Members of the 375th Logistics Readiness Squadron, Fuels Management Flight work round the clock to keep aircraft flying, trucks working and cars rolling.

"If it needs gas, we deliver it," said Airman 1st Class Stephen Merrit, 375th LRS distribution operator. "We drive the truck out, hook the hose to the plane and hit some switches."

Airman Merritt's days begin at 6 a.m. with a check of the scheduled aircraft and other fuelings for the day, then a thorough equipment check and fuel testing is conducted.

Because the Fuels Management Flight also fills transient aircraft that stop in at Scott, the Airmen never know what they might see from day to day.

To fuel the planes, the flight uses a fleet of 6,000-gallon trucks equipped with 600 gallon per minute pumps.

"The time it takes to fill a plane depends on the type," Airman Merritt explained. "For example, a C-40 may take on 2,000 to 5,000 gallons. That takes between 10 and 15 minutes. A KC-10 might take on 30,000 gallons which will take longer."

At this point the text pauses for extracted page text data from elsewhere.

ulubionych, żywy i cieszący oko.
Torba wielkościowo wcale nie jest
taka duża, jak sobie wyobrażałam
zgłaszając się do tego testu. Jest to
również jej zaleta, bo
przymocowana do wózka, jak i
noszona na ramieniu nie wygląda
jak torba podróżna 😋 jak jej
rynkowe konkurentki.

Not all planes that come here will need a full tank, so the fueling times vary accordingly for a 'gas and go'.

In addition to transient aircraft, the 375th Fuels Management flight is responsible for fueling the 54th Airlift Squadron's fleet of C-21's, the aircraft of the 932nd Airlift Wing, and any other aircraft that brings guests and visitors to Scott.

They also fuel the rotating C-130 Hercules aircraft that come and go from Scott flying aeromedical evacuation missions.

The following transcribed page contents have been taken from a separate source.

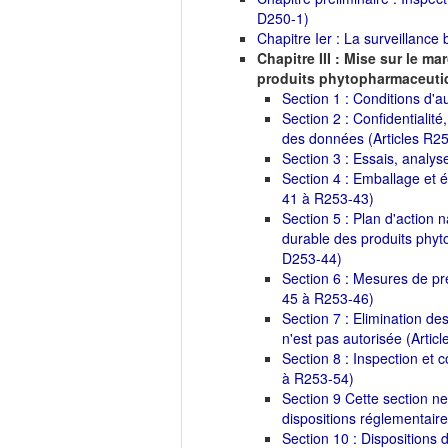
D250-1)
Chapitre Ier : La surveillance b
Chapitre III : Mise sur le ma
produits phytopharmaceutiq
Section 1 : Conditions d'au
Section 2 : Confidentialité
des données (Articles R2
Section 3 : Essais, analys
Section 4 : Emballage et é
41 à R253-43)
Section 5 : Plan d'action n
durable des produits phyt
D253-44)
Section 6 : Mesures de pr
45 à R253-46)
Section 7 : Elimination des 
n'est pas autorisée (Arti
Section 8 : Inspection et 
à R253-54)
Section 9 Cette section 
dispositions réglementaire
Section 10 : Dispositions 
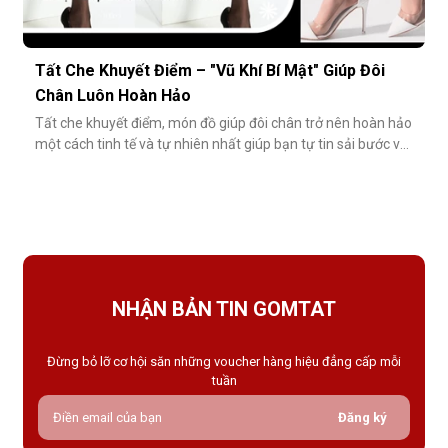
Tất Che Khuyết Điểm – "Vũ Khí Bí Mật" Giúp Đôi
Chân Luôn Hoàn Hảo
Tất che khuyết điểm, món đồ giúp đôi chân trở nên hoàn hảo
một cách tinh tế và tự nhiên nhất giúp bạn tự tin sải bước với
váy ngắn, quần short hay giày cao gót trong những dịp quan
trọng.Tất che khuyết điểm là gì và vì sao nên dùng?Khác với
tất thông thường, tất che khuyết điểm được thiết kế với mục
NHẬN BẢN TIN GOMTAT
Đừng bỏ lỡ cơ hội săn những voucher hàng hiệu đẳng cấp mỗi
tuần
Đăng ký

"The C-130 is my favorite to fill," Airman Merritt said. "We've also fueled a couple of V-22 Ospreys. When those land and take off, everyone watches."

The busiest time for the flight is the annual Scott airshow when they are refueling aircraft nearly non-stop.

"It's constant," Airman Merritt said. "You fill a plane, go back and fill your truck and then go fill another plane. It's like we say, 'without fuel, pilots are pedestrians'."

Airman Merrit is used to round the clock non-stop work. He was recently deployed to Qatar, where he said they pumped 1.3 million gallons of fuel per month.

The Fuels Management Flight at Scott orchestrates roughly 4 million gallons of JP-8 jet fuel per year to more than 3,000 aircraft serving the Department of Defense, Foreign Departments and Civilian Contractors, ensuring a streamlined billing system of more than $12 million dollars in fuel receipts annually.